Going back to what Slider says on the current state of affairs, yes, it is a mess in Washington and on Wall Street. We have ZERO adult supervision in Washington in the halls of Congress, and in the White House.

Watching Bush come on TV day after day crying about the Democratic Congress is getting old and frankly seems like the angry 6 year old who is throwing a tantrum cuz he's not getting treated like the little King from Crawford he was used to when Denny Hastert and the other butt licking Senator from Tennessee were GOP majority leaders 2001-06.

To listen to Bush suddenly find religion on federal govt spending is unbelievably ridiculous.

This is what you see when the spoiled Yale brat frat boy President lost all his handlers like Karl Rove, there is nobody left to control him and give him guidance except the shady Dick Cheney.

yes, I've already sent a check for $500 to Ron Paul, the ONLY candidate with any sanity amongst either party.
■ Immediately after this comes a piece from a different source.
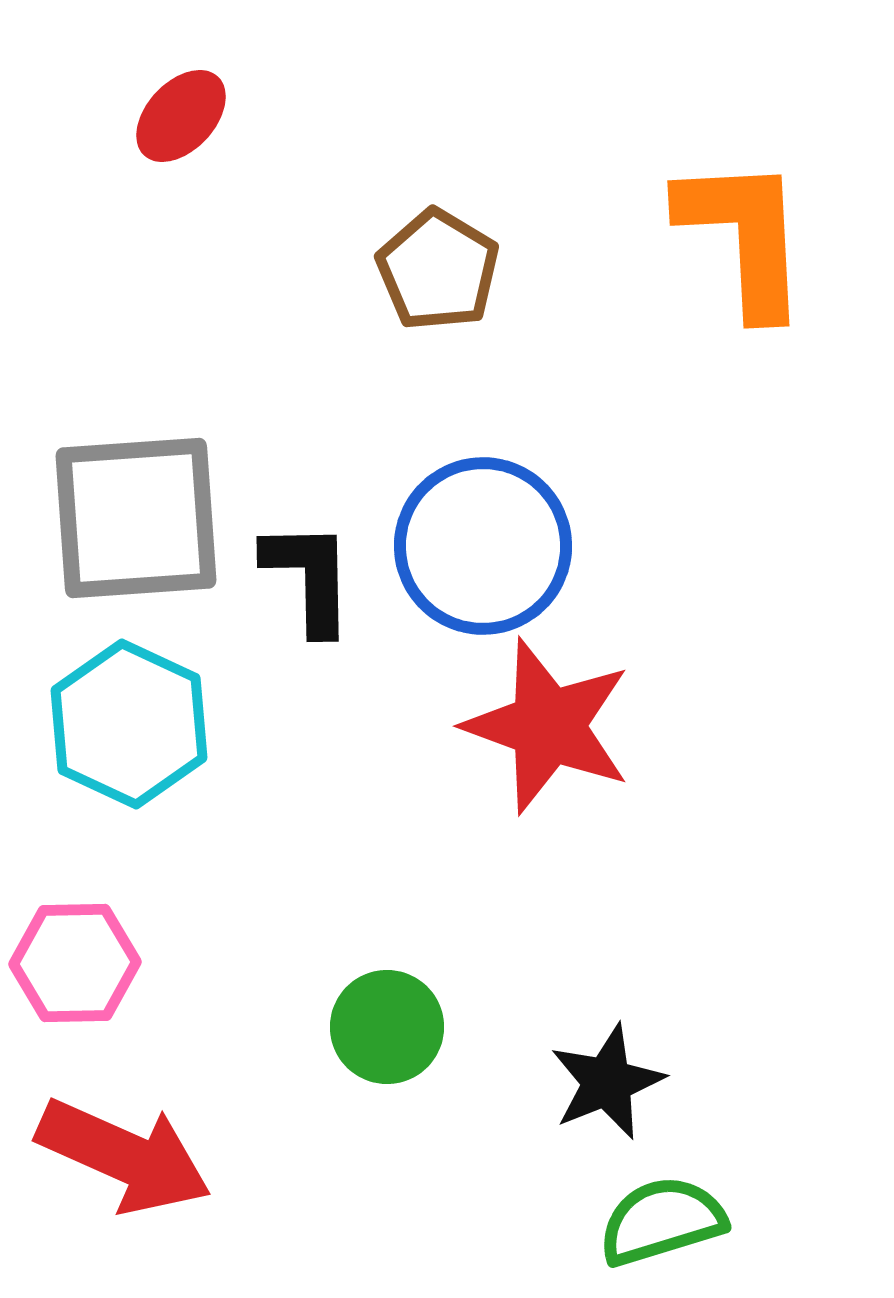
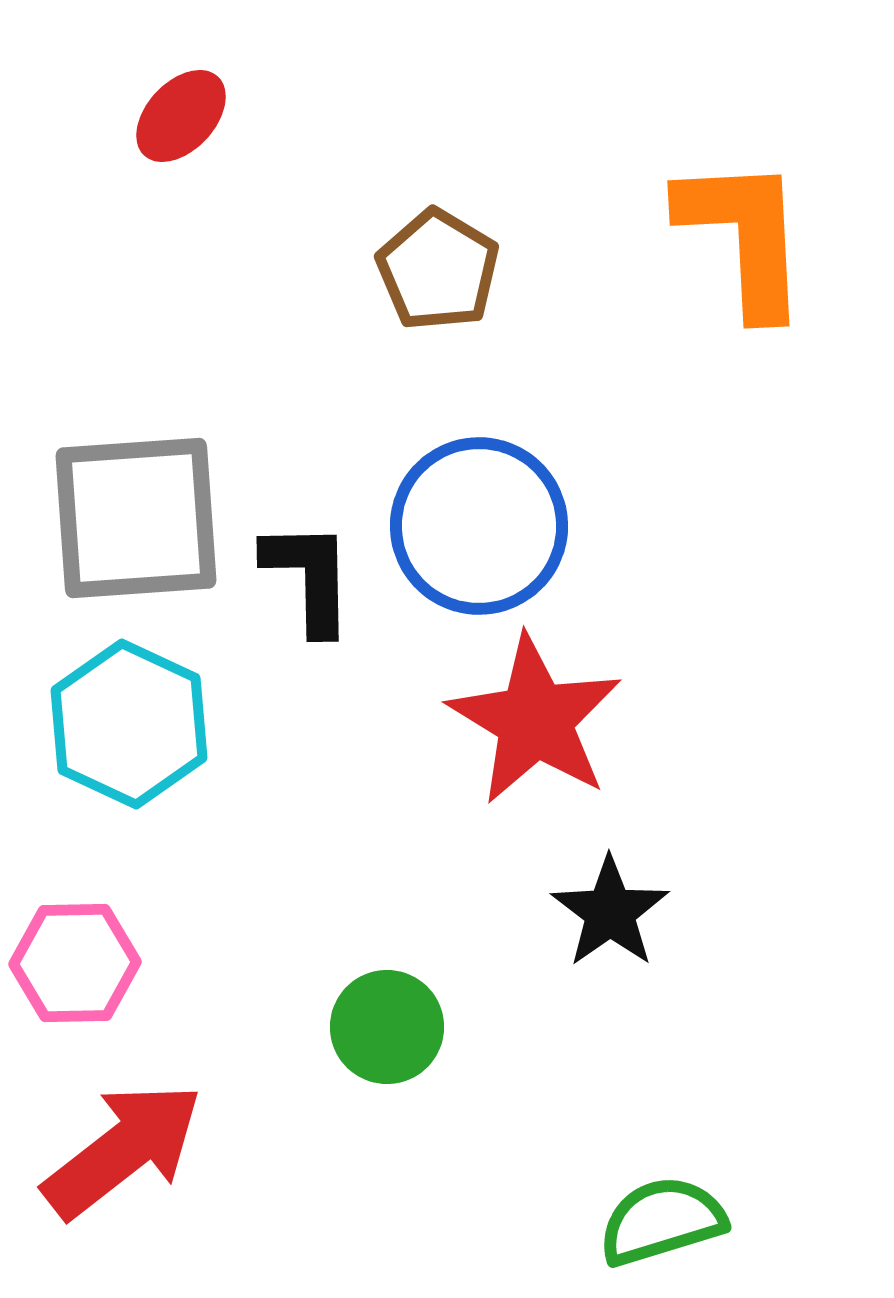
blue circle: moved 4 px left, 20 px up
red star: moved 13 px left, 6 px up; rotated 11 degrees clockwise
black star: moved 3 px right, 170 px up; rotated 13 degrees counterclockwise
red arrow: moved 1 px left, 6 px up; rotated 62 degrees counterclockwise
good luck to all, we will need it



To: SliderOnTheBlack who wrote (6826)11/2/2007 7:00:30 PM
From: yard_man  Respond to of 50214
 
love that

"That's like asking Pablo Escobar what he was going to
do about the Cocaine problem."

hat's off -- great post -- couldn't agree more.

We've got to do something NOW.



To: SliderOnTheBlack who wrote (6826)11/2/2007 7:29:26 PM
From: Jamey  Read Replies (2) | Respond to of 50214
 
No body can fix America anymore. We are no longer one nation, indivisible and we will never be that way again.

"I Pledge Allegiance to the flag of the United States of America
and to the Republic for which it stands, one Nation under God,
indivisible, with liberty and justice for all." Jim G.

We have talked about assimilation until we are blue in the face but we are not assimilated. We are many cultures, two languages, and very few has the spirit or culture of an American. Didn't anyone notice it?

Somebody turn out the light...It is every one for himself.

Let the Jews have the media, the Muslims have the religion and the Mexicans have the infrastructure. We can have the shit hole.

I'm glad my children are grown but feel for my Grandkids. They have to swim in this sink hole. Our Constitution has been trashed and made of non effect.

It's too late to reverse Globalism and the despotism of the United States of America. Let the few who scream about freedom continue to scream. No one is listening.

As for me, I'm takimg care of what's mine. Let the crazies run the Ship of State all they want.